On more than one occasion, we've given higher specifications than ordered. Just two examples: One was a CPU upgrade, like mentioned by @Nett, but not with ColoCrossing. The other was with ColoCrossing, where the client ordered a single 500 GB HDD, and we were given a server with 4 x 1 TB HDDs. The additional costs were eaten by us. If you're renting the hardware, I see it as a problem for the provider. Mention it to them, but they definitely should eat the costs. If you purchased the hardware, I don't think it's right for you to keep the accidental upgrade (if it was accidental). However, this really is a personal ethics question. Where do you draw the line for right and wrong?



Nett said:


> Bought an E3-1240v3 dedi from CC, but received E3-1270v3.


That's not too uncommon. They basically don't distinguish unless you specifically ask for a CPU, however the 1270s are a bit more rare.


----------



## Nett (Aug 14, 2014)

Steven F said:


> The other was with ColoCrossing, where the client ordered a single 500 GB HDD, and we were given a server with 4 x 1 TB HDDs. The additional costs were eaten by us.


CC mis-configured the server and asks you to pay the extra?


----------



## AThomasHowe (Aug 14, 2014)

Quite a while ago now a friends server that I set up for them (Kimsufi 24G) had a 1Gbps uplink instead of a 100mbps, not really had anything myself though.

Kimsufi did used to be known for swapping parts for something basically comparable and not capping uplinks accidently all over a few years ago, not sure how it is now. I'm sure it still goes on but it used to be a bit of a lucky dip what processor and stuff you'd get.


----------



## D. Strout (Aug 14, 2014)

Never over, sometimes under


----------



## datarealm (Aug 14, 2014)

We do it all the time.  We have to advertise the lowest common denominator on our plans to make sure we meet minimum specs.  Delivering something lower powered / lower spec'd than what was ordered is a big no-no (unless cleared with customer first with appropriate compensation).

However if someone orders a 2.4GHz CPU and all we have on hand is a 2.6GHz CPU, well its a no-brainer to give them the 2.6GHz chip instead of going out and buying a brand new one.


----------



## Shoaib_A (Aug 14, 2014)

Paid for an i7 2600 but got a i7 3700 at Hetzner, that was roughly one & a half year ago.


----------



## HalfEatenPie (Aug 14, 2014)

Yeah I've had this happen once when ordering a computation node with Datashack a while back.

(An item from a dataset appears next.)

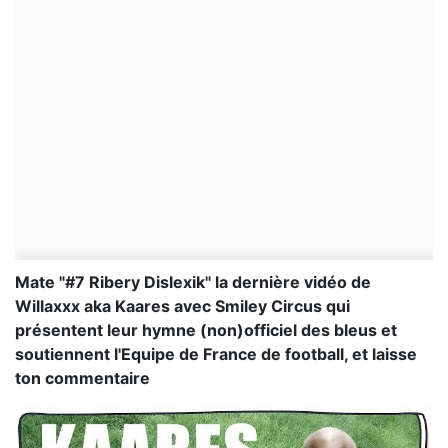
Mate "#7 Ribery Dislexik" la dernière vidéo de
Willaxxx aka Kaares avec Smiley Circus qui
présentent leur hymne (non)officiel des bleus et
soutiennent l'Equipe de France de football, et laisse
ton commentaire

Ordered 4 GBs of RAM, got 8 GBs.  Funny thing though, I only fully used up like 2GB Max.


----------



## Gaiacom_LC (Aug 14, 2014)

Sure, it sometimes happens that negotiations land on something, and in the end the details are not so relevant. It's always a relief to find a vendor/provider that works more on that kind of basis.


----------



## William (Aug 15, 2014)

No, but i sometimes upgraded smaller KVMs to make a CentOS 6 install possible.


----------



## Wintereise (Aug 15, 2014)

Not really common in the VM industry, happens more with dedis.

Reason is simple, deracking and pulling out hardware has a cost -- and everyone in the industry tries to avoid that cost if at all possible.


----------



## MartinD (Aug 15, 2014)

Steven F said:


> The other was with ColoCrossing, where the client ordered a single 500 GB HDD, and we were given a server with 4 x 1 TB HDDs. The additional costs were eaten by us. If you're renting the hardware, I see it as a problem for the provider.


Such irony. Quoted for posterity.


----------



## William (Aug 15, 2014)

WHy didnt you just return that box to CC..? It's obviously the wrong config and you should not pay more for it..


----------



## Aldryic C'boas (Aug 15, 2014)

Steven F said:


> On more than one occasion, we've given higher specifications than ordered. Just two examples: One was a CPU upgrade, like mentioned by @Nett, but not with ColoCrossing. The other was with ColoCrossing, where the client ordered a single 500 GB HDD, and we were given a server with 4 x 1 TB HDDs. The additional costs were eaten by us.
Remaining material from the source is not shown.